Astrophysics With Weyl Gravity

We aim to explain some astrophysical phenomena in low density astronomical regions without invoking dark matter. We propose that the effective theory of gravity could have individual terms which become dominant in respective regions, and effectively describe the gravitational phenomena there. In the outer region of galaxies, the effective theory of gravity could be the Weyl gravity, which is the unique local scale symmetric metric theory. Inside the bulge, however, general relativity is the effective description of gravity. Hence, we propose the Einstein-Weyl gravity as a scale-dependent effective description of the gravitational phenomena. At high densities or high curvature regions, the effective description for gravity is provided by Einstein's general relativity, whereas in the low density regions it is provided by the Weyl gravity.
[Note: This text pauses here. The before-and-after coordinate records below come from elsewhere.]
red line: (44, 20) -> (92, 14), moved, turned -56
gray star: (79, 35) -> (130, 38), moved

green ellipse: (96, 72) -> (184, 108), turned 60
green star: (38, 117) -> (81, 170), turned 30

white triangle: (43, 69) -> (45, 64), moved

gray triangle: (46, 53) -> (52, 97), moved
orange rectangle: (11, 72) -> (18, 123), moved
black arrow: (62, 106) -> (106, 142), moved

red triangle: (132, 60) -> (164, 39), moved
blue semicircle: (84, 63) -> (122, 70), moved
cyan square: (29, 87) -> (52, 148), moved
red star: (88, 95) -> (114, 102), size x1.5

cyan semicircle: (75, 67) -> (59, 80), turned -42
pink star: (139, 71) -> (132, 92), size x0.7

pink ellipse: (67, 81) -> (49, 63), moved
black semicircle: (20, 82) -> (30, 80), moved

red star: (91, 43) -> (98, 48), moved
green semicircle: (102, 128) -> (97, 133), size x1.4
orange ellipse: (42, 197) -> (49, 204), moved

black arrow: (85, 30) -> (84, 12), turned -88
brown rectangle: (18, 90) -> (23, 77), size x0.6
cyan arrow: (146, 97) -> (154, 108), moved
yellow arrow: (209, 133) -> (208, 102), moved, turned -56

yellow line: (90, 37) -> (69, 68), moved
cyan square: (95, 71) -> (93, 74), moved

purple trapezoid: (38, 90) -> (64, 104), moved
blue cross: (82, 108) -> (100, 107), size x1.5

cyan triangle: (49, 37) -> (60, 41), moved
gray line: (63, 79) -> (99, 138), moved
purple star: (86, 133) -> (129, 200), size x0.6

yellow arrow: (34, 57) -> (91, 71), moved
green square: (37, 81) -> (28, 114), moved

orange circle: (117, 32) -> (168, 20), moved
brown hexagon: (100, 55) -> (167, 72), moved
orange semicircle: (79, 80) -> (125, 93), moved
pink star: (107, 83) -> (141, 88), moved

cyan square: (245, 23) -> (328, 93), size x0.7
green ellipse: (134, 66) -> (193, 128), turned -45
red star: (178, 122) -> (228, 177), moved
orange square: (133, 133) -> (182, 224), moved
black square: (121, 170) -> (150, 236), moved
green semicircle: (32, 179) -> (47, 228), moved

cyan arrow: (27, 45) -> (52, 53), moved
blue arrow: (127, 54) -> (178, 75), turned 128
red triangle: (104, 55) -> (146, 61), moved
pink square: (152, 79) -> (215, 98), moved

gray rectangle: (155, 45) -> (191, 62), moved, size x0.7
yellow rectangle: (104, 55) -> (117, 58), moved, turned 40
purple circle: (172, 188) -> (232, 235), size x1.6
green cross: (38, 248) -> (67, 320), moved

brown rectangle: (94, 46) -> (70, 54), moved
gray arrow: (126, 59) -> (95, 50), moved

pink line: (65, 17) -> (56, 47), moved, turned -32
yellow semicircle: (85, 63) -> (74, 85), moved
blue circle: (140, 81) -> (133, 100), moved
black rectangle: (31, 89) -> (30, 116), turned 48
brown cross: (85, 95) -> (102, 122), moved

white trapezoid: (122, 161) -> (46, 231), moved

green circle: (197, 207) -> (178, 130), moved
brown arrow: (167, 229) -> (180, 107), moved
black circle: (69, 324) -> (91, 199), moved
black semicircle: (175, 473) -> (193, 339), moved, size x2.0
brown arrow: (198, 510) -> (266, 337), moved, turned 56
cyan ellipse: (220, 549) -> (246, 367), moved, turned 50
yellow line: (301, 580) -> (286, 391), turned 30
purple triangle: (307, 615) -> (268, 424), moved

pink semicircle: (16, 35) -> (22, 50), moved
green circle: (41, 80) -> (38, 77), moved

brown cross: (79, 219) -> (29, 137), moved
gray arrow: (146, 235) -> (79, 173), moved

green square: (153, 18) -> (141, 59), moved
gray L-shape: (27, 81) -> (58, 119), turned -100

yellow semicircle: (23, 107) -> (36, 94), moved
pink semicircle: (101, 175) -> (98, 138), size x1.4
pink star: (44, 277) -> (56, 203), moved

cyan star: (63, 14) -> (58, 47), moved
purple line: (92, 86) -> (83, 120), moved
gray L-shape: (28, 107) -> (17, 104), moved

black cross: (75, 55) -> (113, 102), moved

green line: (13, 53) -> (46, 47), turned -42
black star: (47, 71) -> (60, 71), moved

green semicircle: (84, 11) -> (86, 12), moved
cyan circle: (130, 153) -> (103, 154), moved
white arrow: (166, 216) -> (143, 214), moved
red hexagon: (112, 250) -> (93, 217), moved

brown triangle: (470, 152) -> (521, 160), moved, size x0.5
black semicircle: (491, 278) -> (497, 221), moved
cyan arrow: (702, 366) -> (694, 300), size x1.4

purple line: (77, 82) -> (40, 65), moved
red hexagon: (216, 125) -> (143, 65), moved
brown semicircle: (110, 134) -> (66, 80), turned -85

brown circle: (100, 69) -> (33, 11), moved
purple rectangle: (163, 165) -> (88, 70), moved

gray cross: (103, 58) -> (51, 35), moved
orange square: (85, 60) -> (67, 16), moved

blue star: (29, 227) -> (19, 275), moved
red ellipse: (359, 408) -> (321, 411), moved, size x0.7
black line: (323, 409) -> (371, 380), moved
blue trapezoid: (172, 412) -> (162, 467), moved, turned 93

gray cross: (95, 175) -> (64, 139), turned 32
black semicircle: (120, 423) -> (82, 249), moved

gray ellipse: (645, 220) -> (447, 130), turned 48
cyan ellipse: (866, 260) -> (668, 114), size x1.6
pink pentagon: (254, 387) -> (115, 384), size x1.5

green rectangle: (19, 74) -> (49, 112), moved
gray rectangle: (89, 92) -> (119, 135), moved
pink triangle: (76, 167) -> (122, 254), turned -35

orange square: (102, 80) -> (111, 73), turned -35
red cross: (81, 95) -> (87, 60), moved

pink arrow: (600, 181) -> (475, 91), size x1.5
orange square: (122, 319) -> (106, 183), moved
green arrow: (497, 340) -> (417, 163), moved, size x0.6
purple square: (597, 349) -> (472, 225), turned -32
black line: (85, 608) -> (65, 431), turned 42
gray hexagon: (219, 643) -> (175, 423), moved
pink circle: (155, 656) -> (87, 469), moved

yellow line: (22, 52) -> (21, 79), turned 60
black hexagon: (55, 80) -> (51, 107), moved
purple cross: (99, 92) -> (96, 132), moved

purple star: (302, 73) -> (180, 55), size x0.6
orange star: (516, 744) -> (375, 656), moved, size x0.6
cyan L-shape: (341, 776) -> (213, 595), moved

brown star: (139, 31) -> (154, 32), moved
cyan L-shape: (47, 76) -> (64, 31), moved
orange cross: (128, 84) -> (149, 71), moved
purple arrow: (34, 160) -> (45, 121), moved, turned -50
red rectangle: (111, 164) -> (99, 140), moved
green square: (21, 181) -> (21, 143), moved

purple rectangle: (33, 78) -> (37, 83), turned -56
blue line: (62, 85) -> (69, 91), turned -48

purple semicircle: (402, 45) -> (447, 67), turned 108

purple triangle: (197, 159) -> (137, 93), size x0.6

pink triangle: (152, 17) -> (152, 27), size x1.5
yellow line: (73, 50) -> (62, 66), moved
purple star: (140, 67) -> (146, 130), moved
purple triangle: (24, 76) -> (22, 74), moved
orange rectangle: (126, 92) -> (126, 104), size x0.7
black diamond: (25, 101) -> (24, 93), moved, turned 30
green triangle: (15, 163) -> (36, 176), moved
We then solve the field equations of Weyl gravity in the outer region of galaxies and determine the geometry in which stars move with the same rotational velocity independent of their distance from the center of the galaxy. We then utilize this metric solution to calculate the deflection angle of light from a distant source by a galaxy cluster. The deflection angle calculated in Schwarzschild-de Sitter-like space includes contributions from both the cosmological constant Lambda and the Mannheim-Kazanas parameter gamma. There are conflicting results on the deflection angle for light in Weyl gravity in the literature. Our result agrees with some and disagrees with many. We point out possible reasons for this discrepancy.